Lake Hunting For Mallards

In the blink of an eye, the sportsmen dropped the fishing rods and took up the shotgun. Duck season was to open on the Saturday before Thanksgiving and whether or not they had been scouting, hunter’s would fill South Carolina’s swamps, lakes, and rivers in the morning to come.

Bo Hutchison and I teamed up and launched his John boat early in the morning on a lake to claim our spot. He admitted that he had not scouted the place, but his past observations led him to believe that after the recent rain and high waters, the ducks would be landing in a spot where the bank is not usually submerged.
After a cold boat ride, the bow of the boat nudged into the trees and hidden. From this point we had a short hike through the flooded timber to the place where we planned to hunt. The water was no higher than our knees and we gathered guns and decoys to set up. An important thing to remember while walking in waders, especially when the bottom is not visible, is that it is impossible to swim wearing waders and you must be certain not to step into a deep hole or drop off. The best way to walk is by almost shuffling your feet in order to avoid sinking.
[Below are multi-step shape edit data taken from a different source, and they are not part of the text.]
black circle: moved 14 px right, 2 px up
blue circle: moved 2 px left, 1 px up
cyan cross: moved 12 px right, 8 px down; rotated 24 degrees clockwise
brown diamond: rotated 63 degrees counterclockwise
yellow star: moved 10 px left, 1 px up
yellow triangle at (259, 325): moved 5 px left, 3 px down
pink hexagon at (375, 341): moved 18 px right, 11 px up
We walked into a small opening in the trees and decided that this would be the place to make our stand. We only used ten decoys and two of the decoys were tied to a jerk string. A jerk string extends to one person who can tug on the decoys giving them life like swimming motion when seen from above by incoming ducks.
Between the calling and the decoys, we were able to catch the attention of the first flock of mallard ducks. They passed before shooting time and turned to look again. They passed several times, each time closer and closer to the water. Finally Bo whispered, “clear to shoot!” and as the ducks rounded the corner, our guns broke the silence. Of the eight mallards in the group, five were laying belly up in the water.
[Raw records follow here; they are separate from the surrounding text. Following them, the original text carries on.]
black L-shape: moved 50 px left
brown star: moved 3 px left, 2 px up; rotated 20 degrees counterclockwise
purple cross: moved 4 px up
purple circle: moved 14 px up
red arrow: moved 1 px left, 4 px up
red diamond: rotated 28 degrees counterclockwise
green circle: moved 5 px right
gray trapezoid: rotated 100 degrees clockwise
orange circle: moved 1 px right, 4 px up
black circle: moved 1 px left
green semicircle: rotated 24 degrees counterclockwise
If I were not to hear another duck for the rest of the day then I would still consider this to be a successful hunt. There was no time to collect the ducks or to celebrate because more were passing. The ducks could not resist visiting our decoys and a flock of two flew in exactly the same pattern as the group before. We opened fire and both ducks splashed into the water.
One duck landed far behind us and Bo rushed through the woods to make sure it did not escape. At that moment, a pair of mallards passed overhead and knowing that they would not stop after seeing us in motion, I fired on the trailing duck which folded stone cold dead and splashed in the water beside Bo.
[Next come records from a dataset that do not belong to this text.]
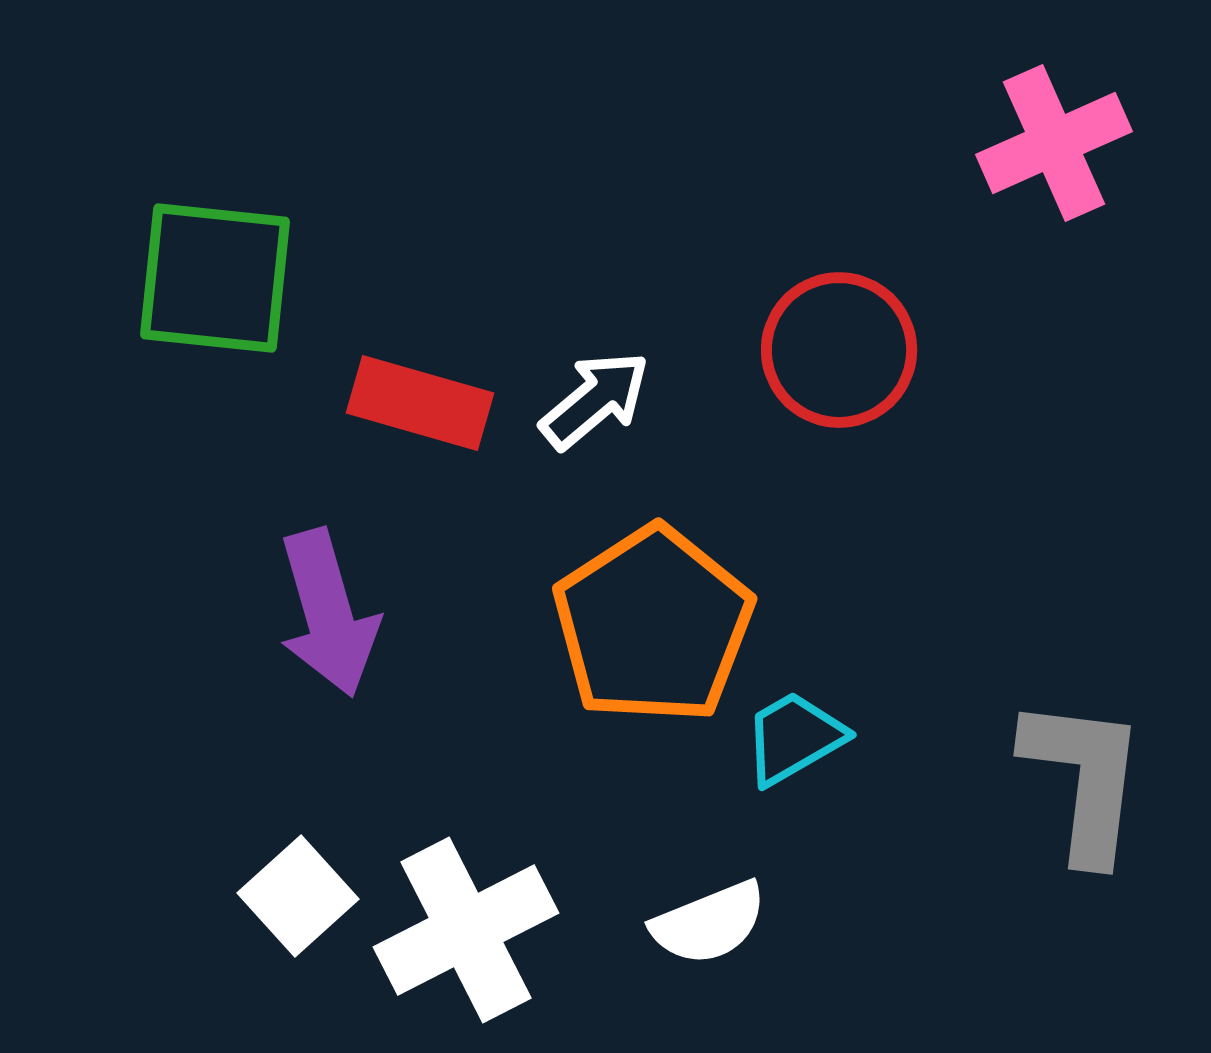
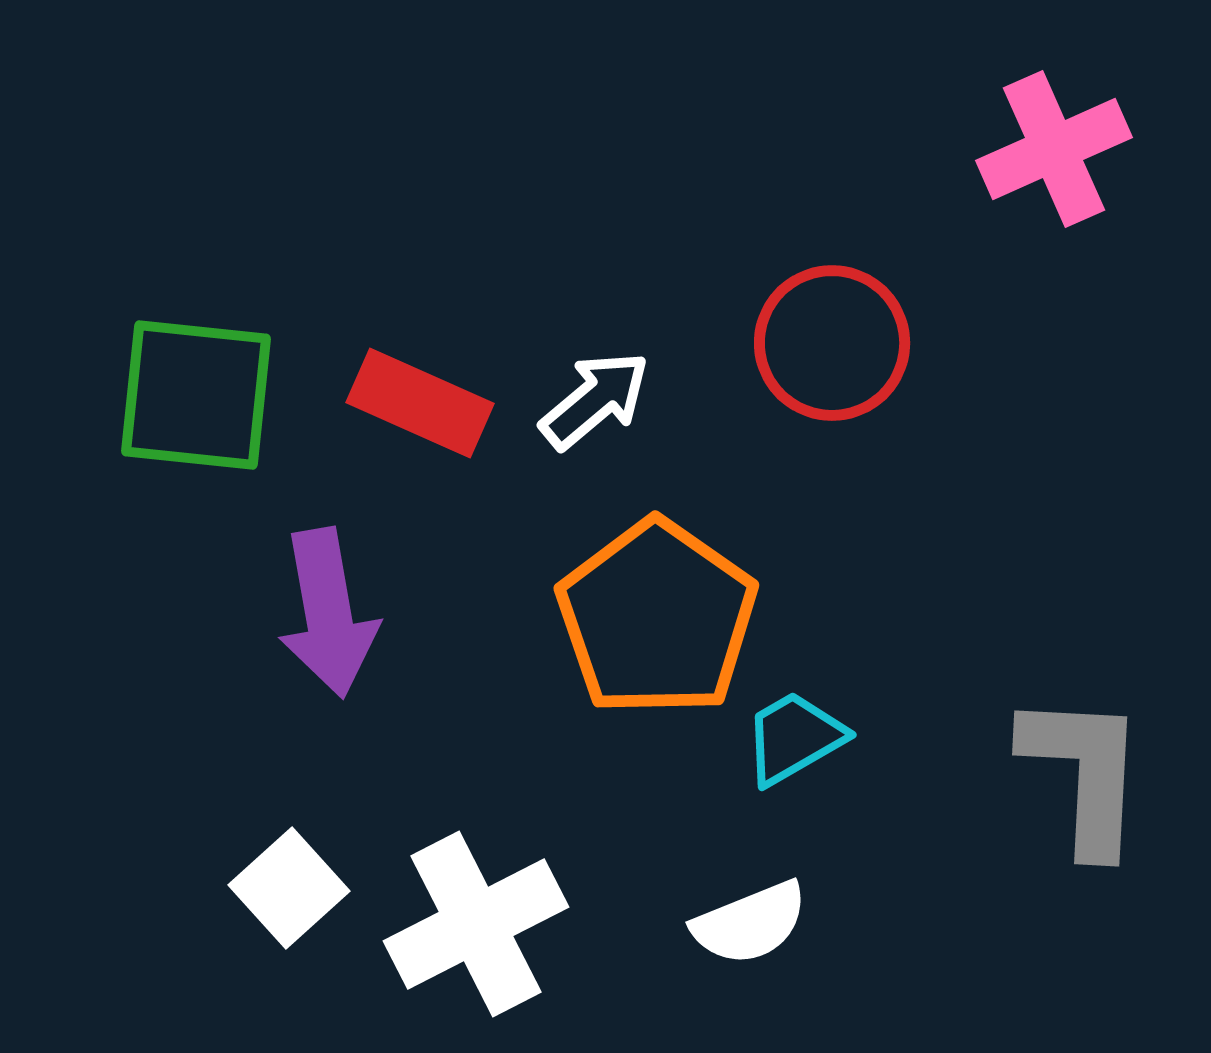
pink cross: moved 6 px down
green square: moved 19 px left, 117 px down
red circle: moved 7 px left, 7 px up
red rectangle: rotated 8 degrees clockwise
purple arrow: rotated 6 degrees clockwise
orange pentagon: moved 4 px right, 7 px up; rotated 4 degrees counterclockwise
gray L-shape: moved 6 px up; rotated 4 degrees counterclockwise
white square: moved 9 px left, 8 px up
white semicircle: moved 41 px right
white cross: moved 10 px right, 6 px up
By the end of the hunt, the two of us had shot down eight mallards. The difference between this hunt, and most of my duck hunting along the Pee Dee is first of all, there is no rush to retrieve ducks being that there is no current in the lake. This made for a much more relaxing hunt than if we were fighting the current and exposing ourselves. These mallards seemed to be much more reactive to decoys and it was not the duck calls that lured them, but the decoys and jerk string. This is a big difference for me as I have often found that wood ducks can care less about decoys in many occasions. Another difference for this hunt is that the mallards yield almost twice the meat of a wood duck, and we each went home with enough duck meat for a cookout. I used my duck meat for a new recipe of Philly Cheese Ducks.
Duck hunting can be very unpredictable and I was reminded of this after returning to the same spot over a month later.
We prepared for a hunt and didn’t even see one duck. Everyone hears about the successful hunts but between each success are many misses. The ducks are always on the move and keeping in the know requires constant scouting. I wish the best of luck to all of our Dillon hunters out there this season!